Resumo
- No centro do debate histórico e político sobre a criação do Estado de Israel e o êxodo massivo da população palestiniana em 1948, está um documento.
- Independente da interpretação, a implementação do Plano Dalet coincidiu com uma série de operações que levaram à destruição de centenas de vilas palestinianas e ao deslocamento de mais de 700 mil pessoas.
- A análise do documento e do seu contexto continua a ser central para compreender o processo de formação de Israel e a Nakba.
ANÁLISE DOCUMENTAL: Plano Dalet — Estratégia Militar ou Projecto de Expulsão?
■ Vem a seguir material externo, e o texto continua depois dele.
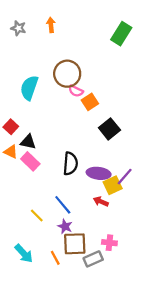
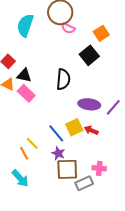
orange square: (90, 102) -> (101, 33), moved
black square: (109, 129) -> (89, 55), moved
black semicircle: (70, 164) -> (63, 79), moved
yellow square: (113, 185) -> (74, 127), moved
orange line: (55, 258) -> (24, 153), moved

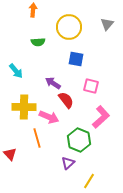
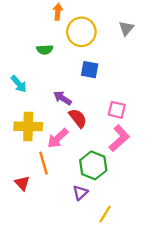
orange arrow: (33, 10) -> (58, 12), moved
pink square: (91, 86) -> (117, 110), moved
pink arrow: (49, 117) -> (58, 138), turned 114
red triangle: (10, 154) -> (22, 183), moved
No centro do debate histórico e político sobre a criação do Estado de Israel e o êxodo massivo da população palestiniana em 1948, está um documento: o Plano Dalet (Tochnit Dalet). Finalizado em 10 de março de 1948 pelas forças do Yishuv, o plano tem sido analisado e reinterpretado por académicos e activistas. Para alguns, tratava-se de uma estratégia militar defensiva; para outros, foi a pedra angular de uma campanha de limpeza étnica.
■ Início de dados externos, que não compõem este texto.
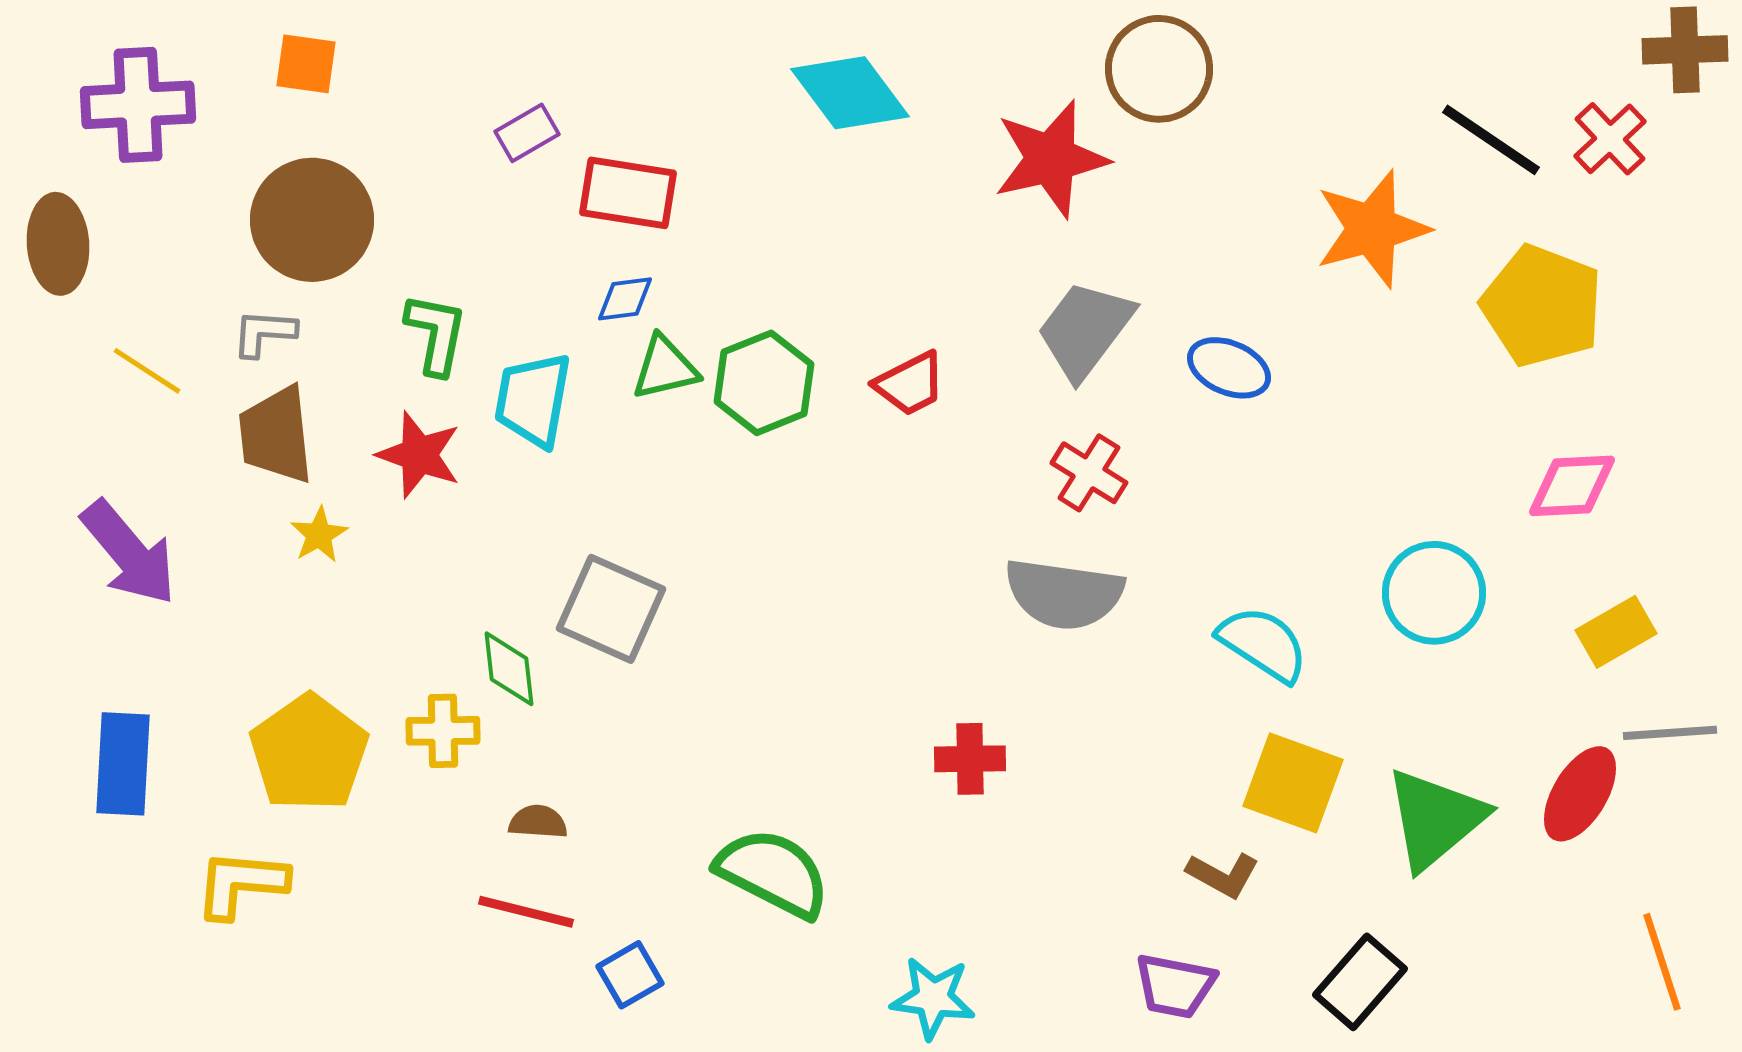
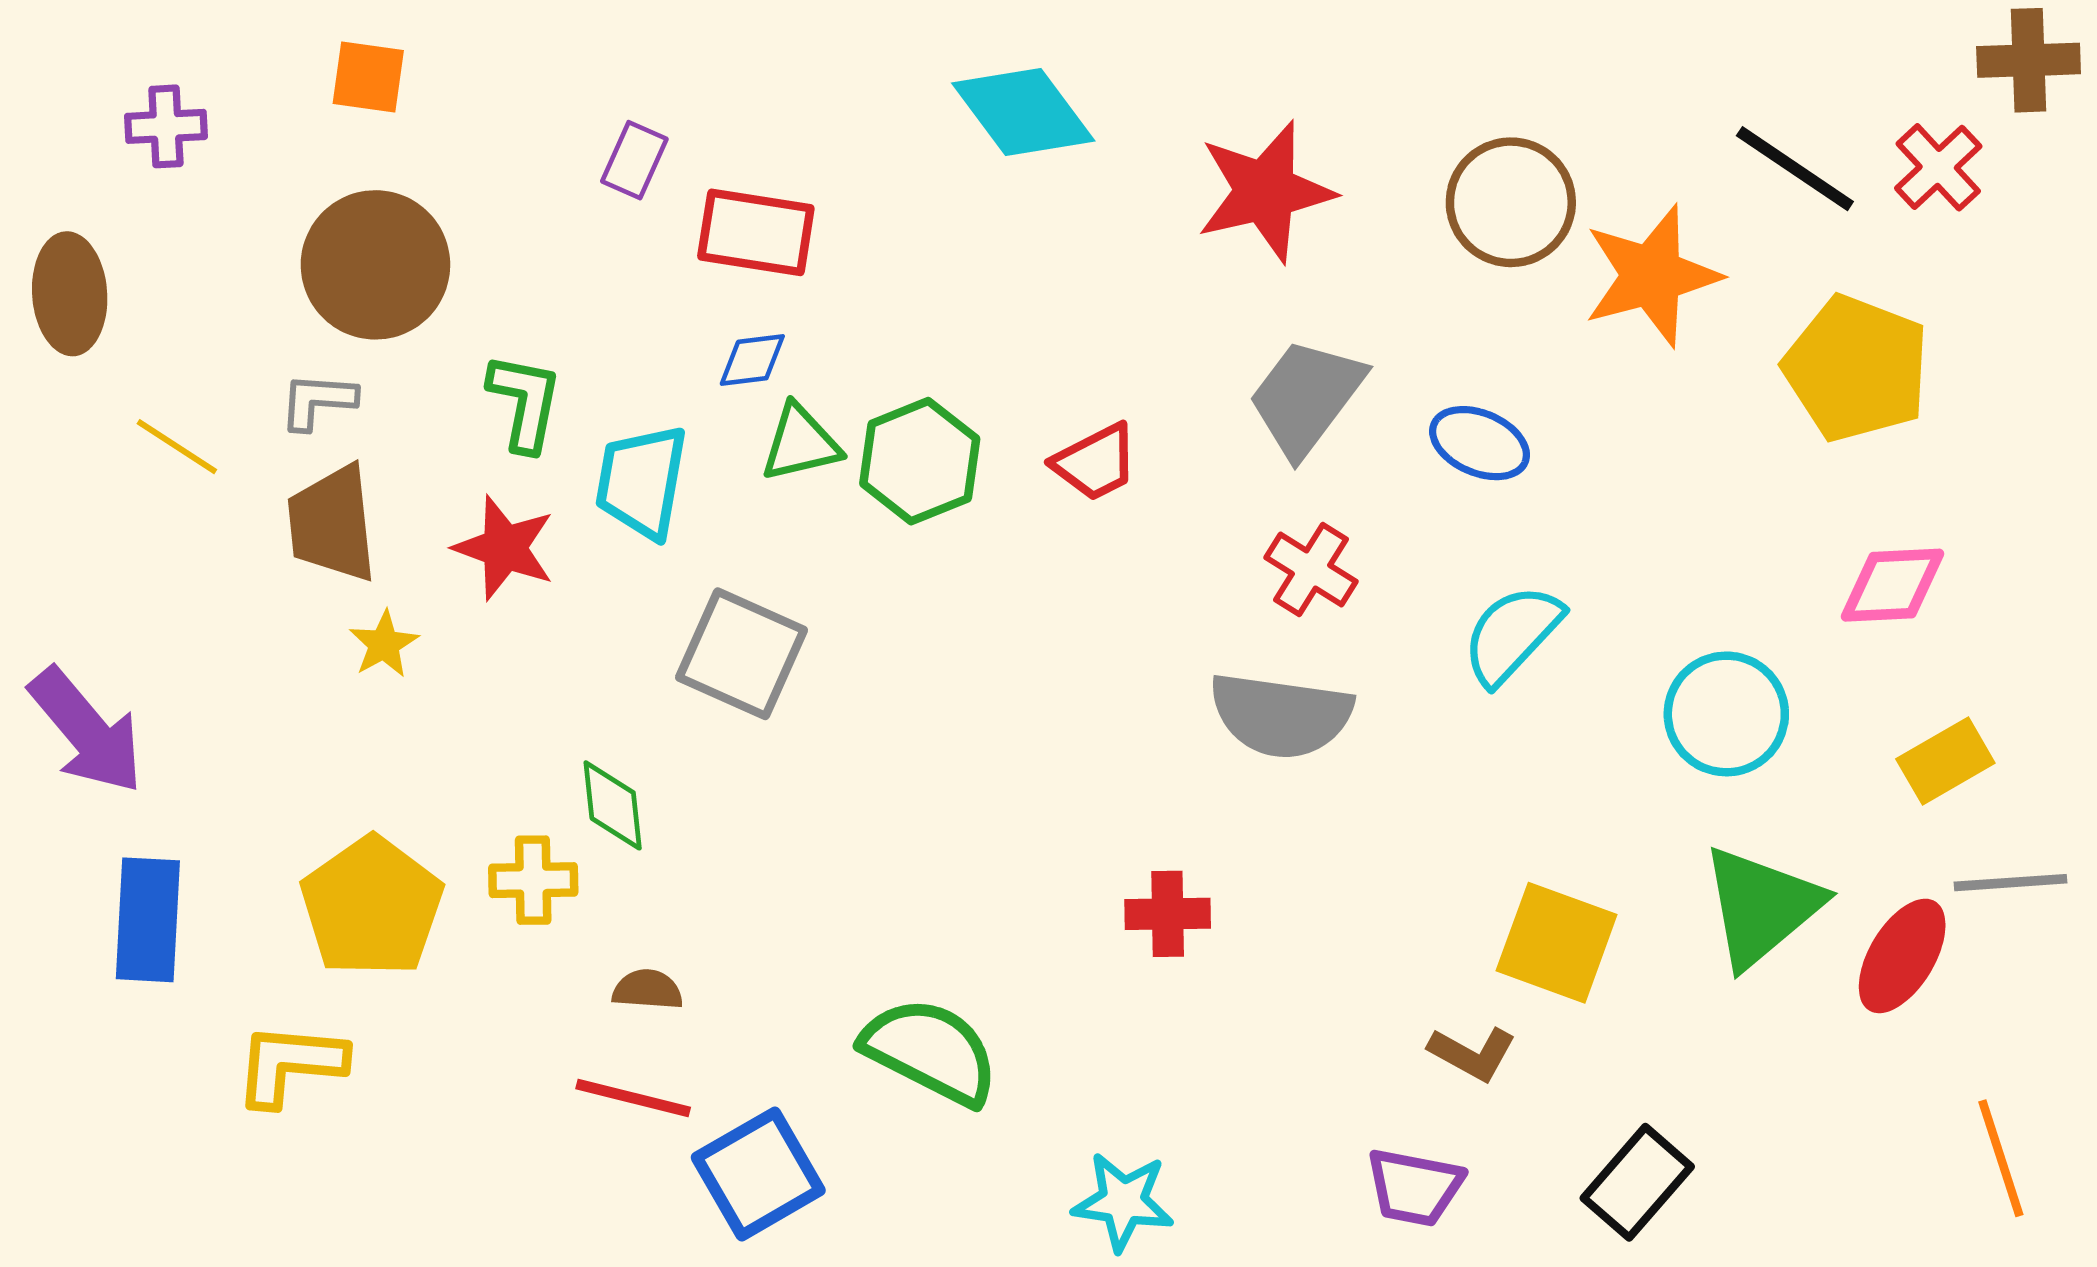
brown circle: (1159, 69) -> (1511, 202), moved
purple cross: (138, 105) -> (166, 126), size x0.6
purple rectangle: (527, 133) -> (634, 160), turned -36
purple arrow: (129, 553) -> (87, 731), moved
gray square: (611, 609) -> (741, 654), moved
cyan semicircle: (1263, 644) -> (1512, 635), moved, turned -80
green triangle: (1435, 819) -> (1761, 907), moved
blue square: (630, 975) -> (758, 1174), size x1.6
O conteúdo do Plano Dalet incluía instruções para cercar e bombardear vilas árabes, incendiar casas e expulsar residentes. Historiadores como Ilan Pappé argumentam que o plano previa não apenas a defesa das áreas atribuídas ao futuro Estado judeu, mas também a conquista deliberada de território palestiniano fora dos limites definidos pela ONU. Outras vozes, como Yoav Gelber, consideram que se tratava apenas de um plano de contingência militar, e que as expulsões resultaram do caos da guerra.
Independente da interpretação, a implementação do Plano Dalet coincidiu com uma série de operações que levaram à destruição de centenas de vilas palestinianas e ao deslocamento de mais de 700 mil pessoas. A análise do documento e do seu contexto continua a ser central para compreender o processo de formação de Israel e a Nakba.